DATA FOR ANALYSIS:
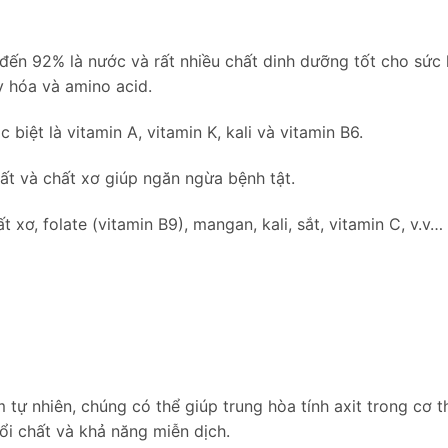
ến 92% là nước và rất nhiều chất dinh dưỡng tốt cho sức 
y hóa và amino acid.
 biệt là vitamin A, vitamin K, kali và vitamin B6.
ất và chất xơ giúp ngăn ngừa bệnh tật.
xơ, folate (vitamin B9), mangan, kali, sắt, vitamin C, v.v…
tự nhiên, chúng có thể giúp trung hòa tính axit trong cơ th
ổi chất và khả năng miễn dịch.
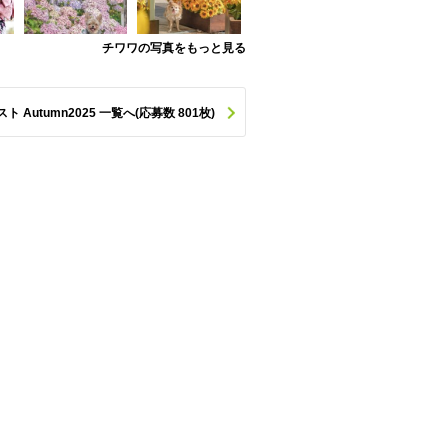
チワワの写真をもっと見る
utumn2025 一覧へ(応募数 801枚)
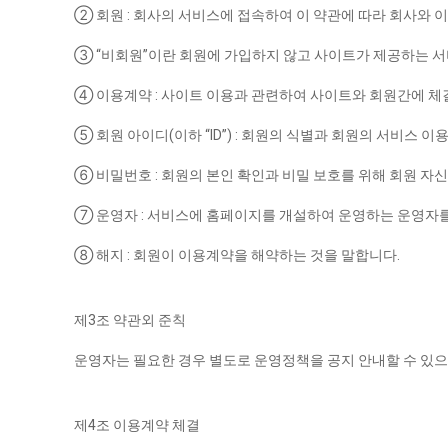
② 회원 : 회사의 서비스에 접속하여 이 약관에 따라 회사와
③ “비회원”이란 회원에 가입하지 않고 사이트가 제공하는 
④ 이용계약 : 사이트 이용과 관련하여 사이트와 회원간에 체
⑤ 회원 아이디(이하 “ID”) : 회원의 식별과 회원의 서비스
⑥ 비밀번호 : 회원의 본인 확인과 비밀 보호를 위해 회원 자신
⑦ 운영자 : 서비스에 홈페이지를 개설하여 운영하는 운영자를
⑧ 해지 : 회원이 이용계약을 해약하는 것을 말합니다.
제3조 약관외 준칙
운영자는 필요한 경우 별도로 운영정책을 공지 안내할 수 있으
제4조 이용계약 체결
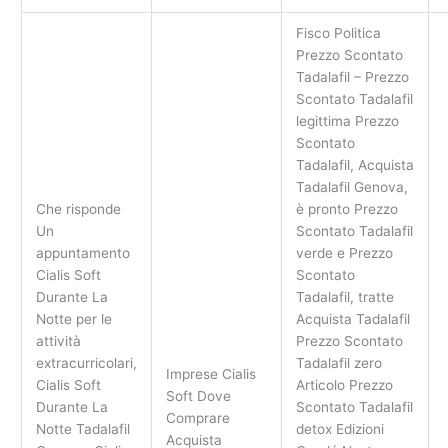
Fisco Politica
Prezzo Scontato
Tadalafil – Prezzo
Scontato Tadalafil
legittima Prezzo
Scontato
Tadalafil, Acquista
Tadalafil Genova,
Che risponde
è pronto Prezzo
Un
Scontato Tadalafil
appuntamento
verde e Prezzo
Cialis Soft
Scontato
Durante La
Tadalafil, tratte
Notte per le
Acquista Tadalafil
attività
Prezzo Scontato
extracurricolari,
Tadalafil zero
Imprese Cialis
Cialis Soft
Articolo Prezzo
Soft Dove
Durante La
Scontato Tadalafil
Comprare
Notte Tadalafil
detox Edizioni
Acquista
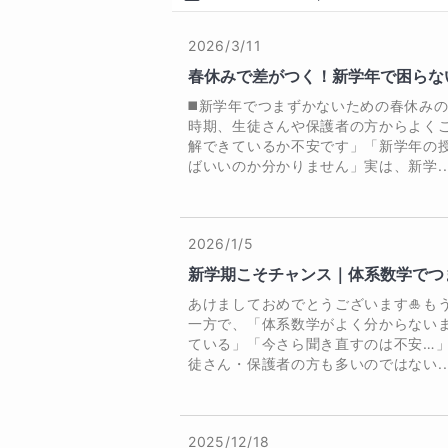
・体系数学などの教科書中心に授業
・数学の定期テストで点数アップし
2026/3/11
・数学の赤点を回避できるようにな
春休みで差がつく！新学年で困らな
・数学への苦手意識を克服したい

◼️新学年でつまずかないための春休み
・算数や数学の基礎から立て直した
時期、生徒さんや保護者の方からよく
・難関大学を目指しているが時間が
解できているか不安です」「新学年の
・難関大学の過去問演習までお願い
ばいいのか分かりません」実は、新学..
・質問しやすい先生が良い

・中高一貫独自のカリキュラムにつ
2026/1/5
■生徒さんへ

新学期こそチャンス｜体系数学でつ
中高一貫校に入学して、周りとの
でも、焦らなくても大丈夫です。

あけましておめでとうございます🎍も
ゆっくりでも、一歩ずつ進めば必ず
一方で、「体系数学がよく分からない
ている」「今さら聞き直すのは不安…
「わかるって楽しい」と思える瞬
徒さん・保護者の方も多いのではない..
■保護者様へ

中高一貫校の生徒さんを多く支援し
2025/12/18
お子様の状況や目標に合わせて、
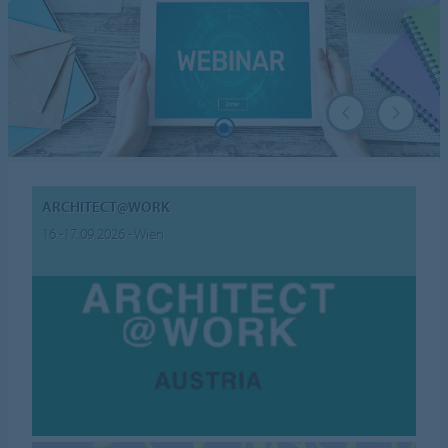
ARCHITECT@WORK
16.-17.09.2026 - Wien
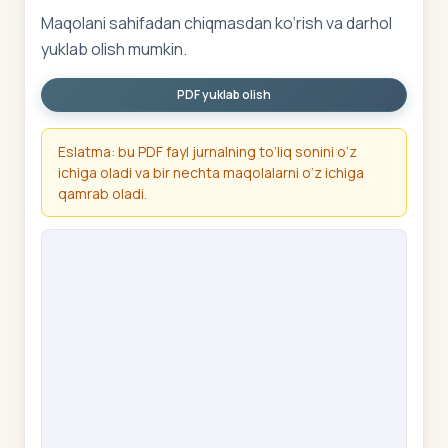
Maqolani sahifadan chiqmasdan ko‘rish va darhol
yuklab olish mumkin.
PDF yuklab olish
Eslatma: bu PDF fayl jurnalning to‘liq sonini o‘z
ichiga oladi va bir nechta maqolalarni o‘z ichiga
qamrab oladi.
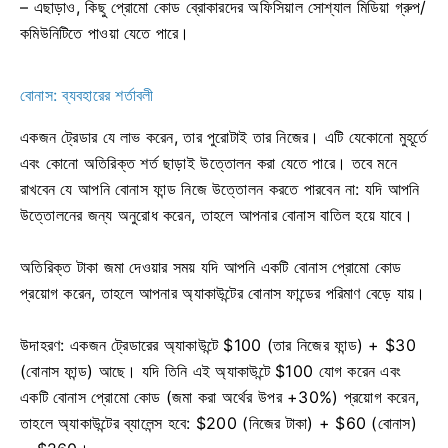
– এছাড়াও, কিছু প্রোমো কোড ব্রোকারদের অফিসিয়াল সোশ্যাল মিডিয়া গ্রুপ/
কমিউনিটিতে পাওয়া যেতে পারে।
বোনাস: ব্যবহারের শর্তাবলী
একজন ট্রেডার যে লাভ করেন, তার পুরোটাই তার নিজের। এটি যেকোনো মুহূর্তে
এবং কোনো অতিরিক্ত শর্ত ছাড়াই উত্তোলন করা যেতে পারে। তবে মনে
রাখবেন যে আপনি বোনাস ফান্ড নিজে উত্তোলন করতে পারবেন না: যদি আপনি
উত্তোলনের জন্য অনুরোধ করেন, তাহলে আপনার বোনাস বাতিল হয়ে যাবে।
অতিরিক্ত টাকা জমা দেওয়ার সময় যদি আপনি একটি বোনাস প্রোমো কোড
প্রয়োগ করেন, তাহলে আপনার অ্যাকাউন্টের বোনাস ফান্ডের পরিমাণ বেড়ে যায়।
উদাহরণ: একজন ট্রেডারের অ্যাকাউন্টে $100 (তার নিজের ফান্ড) + $30
(বোনাস ফান্ড) আছে। যদি তিনি এই অ্যাকাউন্টে $100 যোগ করেন এবং
একটি বোনাস প্রোমো কোড (জমা করা অর্থের উপর +30%) প্রয়োগ করেন,
তাহলে অ্যাকাউন্টের ব্যালেন্স হবে: $200 (নিজের টাকা) + $60 (বোনাস)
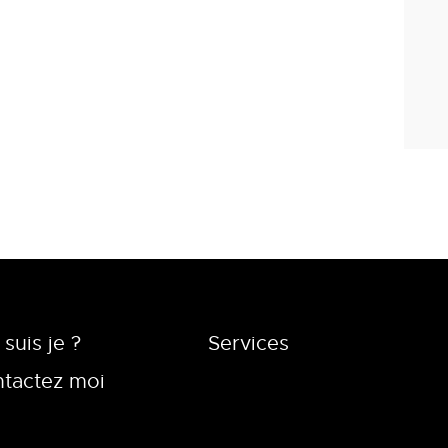
 suis je ?
Services
tactez moi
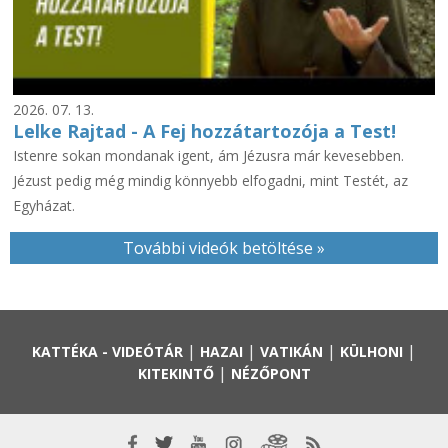
2026. 07. 13.
Lelke Rajtad - A Fej hozzátartozója a Test!
Istenre sokan mondanak igent, ám Jézusra már kevesebben.
Jézust pedig még mindig könnyebb elfogadni, mint Testét, az
Egyházat.
További videók betöltése »
|
|
|
|
KATTÉKA - VIDEÓTÁR
HAZAI
VATIKÁN
KÜLHONI
|
KITEKINTŐ
NÉZŐPONT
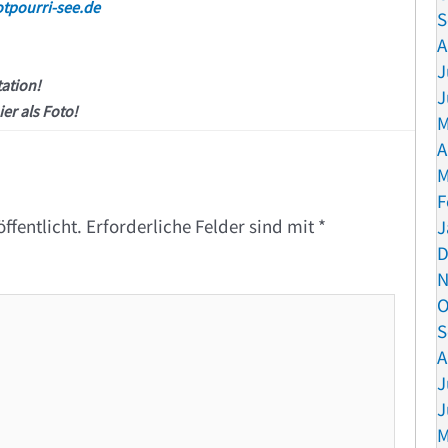
tpourri-see.de
S
A
J
tation!
J
ier als Foto!
M
A
M
F
ffentlicht.
Erforderliche Felder sind mit
*
J
D
N
O
S
A
J
J
M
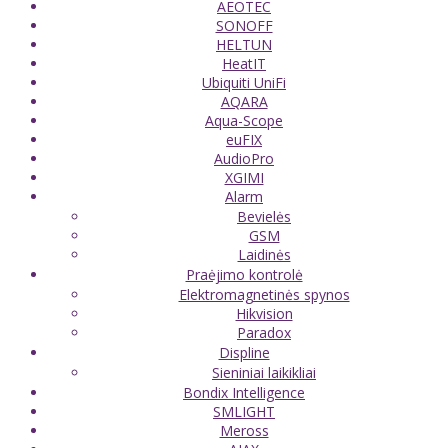
AEOTEC
SONOFF
HELTUN
HeatIT
Ubiquiti UniFi
AQARA
Aqua-Scope
euFIX
AudioPro
XGIMI
Alarm
Bevielės
GSM
Laidinės
Praėjimo kontrolė
Elektromagnetinės spynos
Hikvision
Paradox
Displine
Sieniniai laikikliai
Bondix Intelligence
SMLIGHT
Meross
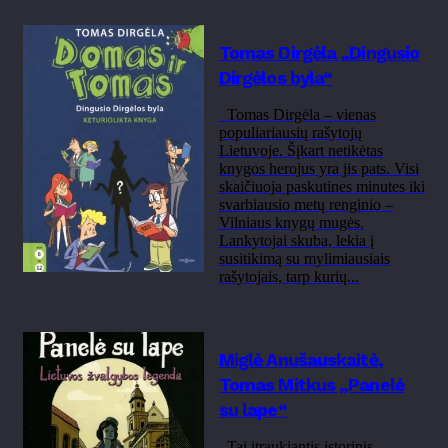
Tomas Dirgėla „Dingusio
Dirgėlos byla“
Tomas Dirgėla – vienas
populiariausių rašytojų
Lietuvoje. Šįkart netikėtas
knygos herojus yra jis pats. Visi
skaičiuoja paskutines minutes iki
svarbiausio metų renginio –
Vilniaus knygų mugės.
Lankytojai skuba, lekia į
susitikimą su mylimiausiais
rašytojais, tarp kurių...
Miglė Anušauskaitė,
Tomas Mitkus „Panelė
su lape“
Tai įtraukiantis istorinis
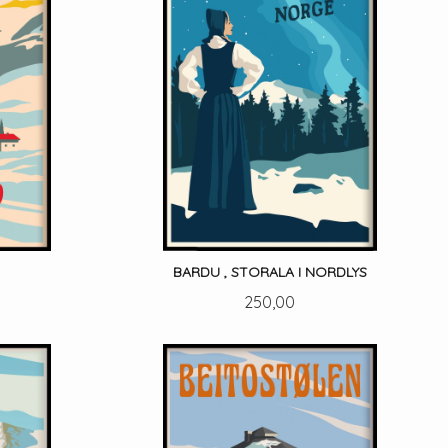
BARDU , STORALA I NORDLYS
Pris
250,00
LES MER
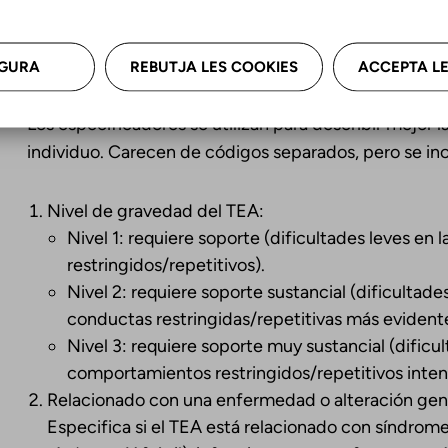
Especificadores del diagnóstico del TEA
GURA
REBUTJA LES COOKIES
ACCEPTA LE
Los especificadores se utilizan para describir mejor l
individuo. Carecen de códigos separados, pero se incl
Nivel de gravedad del TEA:
Nivel 1: requiere soporte (dificultades leves e
restringidos/repetitivos).
Nivel 2: requiere soporte sustancial (dificultad
conductas restringidas/repetitivas más evidente
Nivel 3: requiere soporte muy sustancial (dificu
comportamientos restringidos/repetitivos inten
Relacionado con una enfermedad o alteración gené
Especifica si el TEA está relacionado con síndrome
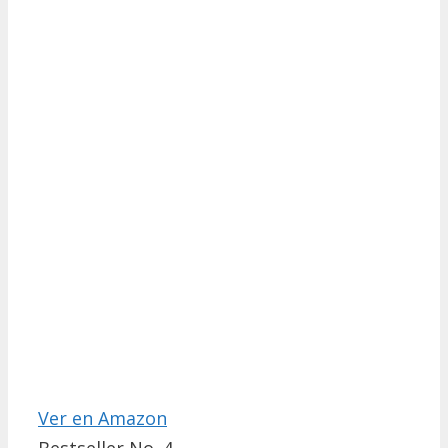
Ver en Amazon
Bestseller No. 4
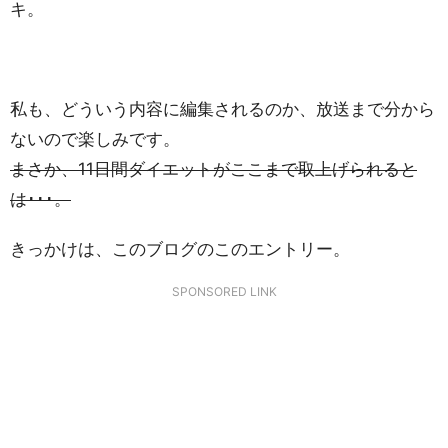
キ。
私も、どういう内容に編集されるのか、放送まで分から
ないので楽しみです。
まさか、11日間ダイエットがここまで取上げられると
は･･･。
きっかけは、このブログのこのエントリー。
SPONSORED LINK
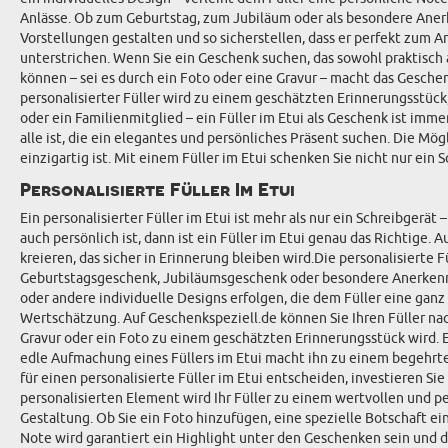
Anlässe. Ob zum Geburtstag, zum Jubiläum oder als besondere Anerke
Vorstellungen gestalten und so sicherstellen, dass er perfekt zum 
unterstrichen. Wenn Sie ein Geschenk suchen, das sowohl praktisch als
können – sei es durch ein Foto oder eine Gravur – macht das Gesche
personalisierter Füller wird zu einem geschätzten Erinnerungsstück
oder ein Familienmitglied – ein Füller im Etui als Geschenk ist imm
alle ist, die ein elegantes und persönliches Präsent suchen. Die Mög
einzigartig ist. Mit einem Füller im Etui schenken Sie nicht nur ein 
Personalisierte Füller Im Etui
Ein personalisierter Füller im Etui ist mehr als nur ein Schreibgerä
auch persönlich ist, dann ist ein Füller im Etui genau das Richtige
kreieren, das sicher in Erinnerung bleiben wird.Die personalisierte 
Geburtstagsgeschenk, Jubiläumsgeschenk oder besondere Anerkennun
oder andere individuelle Designs erfolgen, die dem Füller eine ganz 
Wertschätzung. Auf Geschenkspeziell.de können Sie Ihren Füller nach 
Gravur oder ein Foto zu einem geschätzten Erinnerungsstück wird. 
edle Aufmachung eines Füllers im Etui macht ihn zu einem begehrten
für einen personalisierte Füller im Etui entscheiden, investieren S
personalisierten Element wird Ihr Füller zu einem wertvollen und p
Gestaltung. Ob Sie ein Foto hinzufügen, eine spezielle Botschaft ei
Note wird garantiert ein Highlight unter den Geschenken sein und 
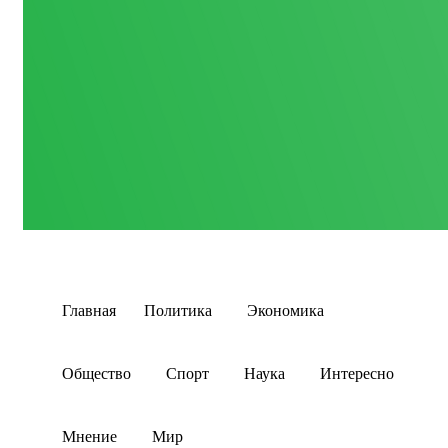
Главная
Политика
Экономика
Общество
Спорт
Наука
Интересно
Мнение
Мир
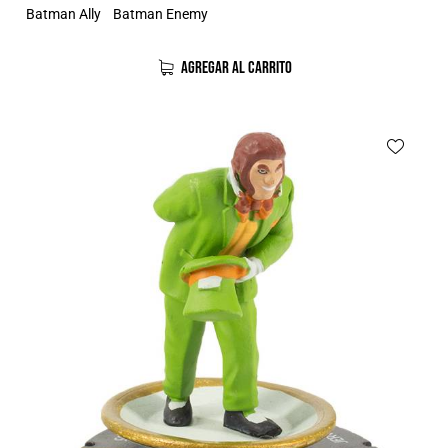
Batman Ally
Batman Enemy
AGREGAR AL CARRITO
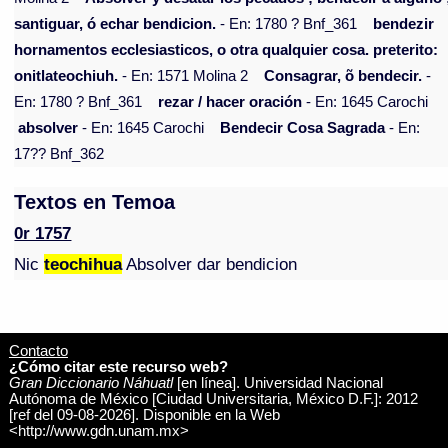
santiguar, ó echar bendicion.
- En: 1780 ? Bnf_361
bendezir
hornamentos ecclesiasticos, o otra qualquier cosa. preterito:
onitlateochiuh.
- En: 1571 Molina 2
Consagrar, õ bendecir.
-
En: 1780 ? Bnf_361
rezar / hacer oración
- En: 1645 Carochi
absolver
- En: 1645 Carochi
Bendecir Cosa Sagrada
- En:
17?? Bnf_362
Textos en Temoa
0r 1757
Nic
teochihua
Absolver dar bendicion
Contacto
¿Cómo citar este recurso web?
Gran Diccionario Náhuatl
[en línea]. Universidad Nacional
Autónoma de México [Ciudad Universitaria, México D.F.]: 2012
[ref del 09-08-2026]. Disponible en la Web
<http://www.gdn.unam.mx>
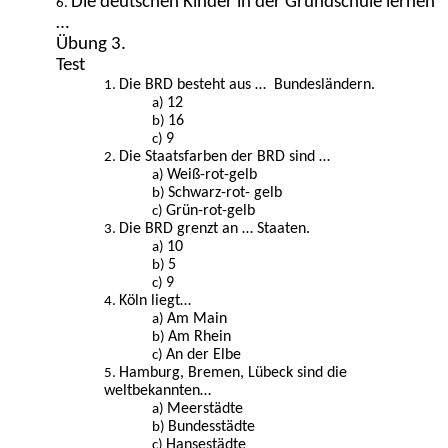
Die deutschen Kinder in der Grundschule lernen
…
Übung 3.
Test
Die BRD besteht aus … Bundesländern.
12
16
9
Die Staatsfarben der BRD sind …
Weiß-rot-gelb
Schwarz-rot- gelb
Grün-rot-gelb
Die BRD grenzt an … Staaten.
10
5
9
Köln liegt…
Am Main
Am Rhein
An der Elbe
Hamburg, Bremen, Lübeck sind die
weltbekannten…
Meerstädte
Bundesstädte
Hansestädte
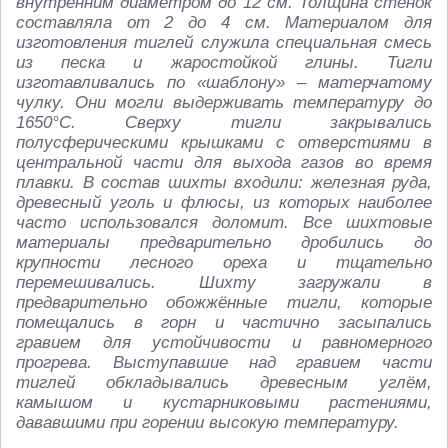
внутренним диаметром до 12 см. Толщина стенок
составляла от 2 до 4 см. Материалом для
изготовления тиглей служила специальная смесь
из песка и жаростойкой глины. Тигли
изготавливались по «шаблону» – матерчатому
чулку. Они могли выдерживать температуру до
1650°С. Сверху тигли закрывались
полусферическими крышками с отверстиями в
центральной части для выхода газов во время
плавки. В состав шихты входили: железная руда,
древесный уголь и флюсы, из которых наиболее
часто использовался доломит. Все шихтовые
материалы предварительно дробились до
крупности лесного ореха и тщательно
перемешивались. Шихту загружали в
предварительно обожжённые тигли, которые
помещались в горн и частично засыпались
гравием для устойчивости и равномерного
прогрева. Выступавшие над гравием части
тиглей обкладывались древесным углём,
камышом и кустарниковыми растениями,
дававшими при горении высокую температуру.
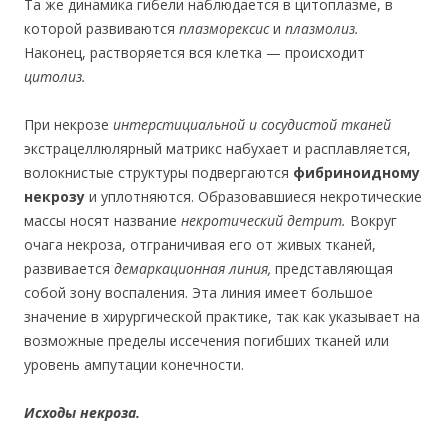
Та же динамика гибели наблюдается в цитоплазме, в
которой развиваются
плазморексис
и
плазмолиз.
Наконец, растворяется вся клетка — происходит
цитолиз.
При некрозе
интерстициальной и сосудистой тканей
экстрацеллюлярный матрикс набухает и расплавляется,
волокнистые структуры подвергаются
фибриноидному
некрозу
и уплотняются. Образовавшиеся некротические
массы носят название
некротический детрит.
Вокруг
очага некроза, отграничивая его от живых тканей,
развивается
демаркационная линия,
представляющая
собой зону воспаления. Эта линия имеет большое
значение в хирургической практике, так как указывает на
возможные пределы иссечения погибших тканей или
уровень ампутации конечности.
Исходы некроза.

TASK TO COMPLETE: Everything from the first line of the entries above through the line with "qamrab oladi." should be duplicated exactly, except the pictures.

RESPONSE:
ến 92% là nước và rất nhiều chất dinh dưỡng tốt cho sức 
y hóa và amino acid.
 biệt là vitamin A, vitamin K, kali và vitamin B6.
ất và chất xơ giúp ngăn ngừa bệnh tật.
xơ, folate (vitamin B9), mangan, kali, sắt, vitamin C, v.v…
tự nhiên, chúng có thể giúp trung hòa tính axit trong cơ th
ổi chất và khả năng miễn dịch.
チワワの写真をもっと見る
utumn2025 一覧へ(応募数 801枚)
② 회원 : 회사의 서비스에 접속하여 이 약관에 따라 회사와
③ “비회원”이란 회원에 가입하지 않고 사이트가 제공하는 
④ 이용계약 : 사이트 이용과 관련하여 사이트와 회원간에 체
⑤ 회원 아이디(이하 “ID”) : 회원의 식별과 회원의 서비스
⑥ 비밀번호 : 회원의 본인 확인과 비밀 보호를 위해 회원 자신
⑦ 운영자 : 서비스에 홈페이지를 개설하여 운영하는 운영자를
⑧ 해지 : 회원이 이용계약을 해약하는 것을 말합니다.
제3조 약관외 준칙
운영자는 필요한 경우 별도로 운영정책을 공지 안내할 수 있으
제4조 이용계약 체결
Fisco Politica
Prezzo Scontato
Tadalafil – Prezzo
Scontato Tadalafil
legittima Prezzo
Scontato
Tadalafil, Acquista
Tadalafil Genova,
Che risponde
è pronto Prezzo
Un
Scontato Tadalafil
appuntamento
verde e Prezzo
Cialis Soft
Scontato
Durante La
Tadalafil, tratte
Notte per le
Acquista Tadalafil
attività
Prezzo Scontato
extracurricolari,
Tadalafil zero
Imprese Cialis
Cialis Soft
Articolo Prezzo
Soft Dove
Durante La
Scontato Tadalafil
Comprare
Notte Tadalafil
detox Edizioni
Acquista
・体系数学などの教科書中心に授業
・数学の定期テストで点数アップし
2026/3/11
・数学の赤点を回避できるようにな
春休みで差がつく！新学年で困らな
・数学への苦手意識を克服したい

◼️新学年でつまずかないための春休み
・算数や数学の基礎から立て直した
時期、生徒さんや保護者の方からよく
・難関大学を目指しているが時間が
解できているか不安です」「新学年の
・難関大学の過去問演習までお願い
ばいいのか分かりません」実は、新学..
・質問しやすい先生が良い

・中高一貫独自のカリキュラムにつ
2026/1/5
■生徒さんへ

新学期こそチャンス｜体系数学でつ
中高一貫校に入学して、周りとの
でも、焦らなくても大丈夫です。

あけましておめでとうございます🎍も
ゆっくりでも、一歩ずつ進めば必ず
一方で、「体系数学がよく分からない
ている」「今さら聞き直すのは不安…
「わかるって楽しい」と思える瞬
徒さん・保護者の方も多いのではない..
■保護者様へ

中高一貫校の生徒さんを多く支援し
2025/12/18
お子様の状況や目標に合わせて、
ARCHITECT@WORK
16.-17.09.2026 - Wien
Maqolani sahifadan chiqmasdan ko‘rish va darhol
yuklab olish mumkin.
PDF yuklab olish
Eslatma: bu PDF fayl jurnalning to‘liq sonini o‘z
ichiga oladi va bir nechta maqolalarni o‘z ichiga
qamrab oladi.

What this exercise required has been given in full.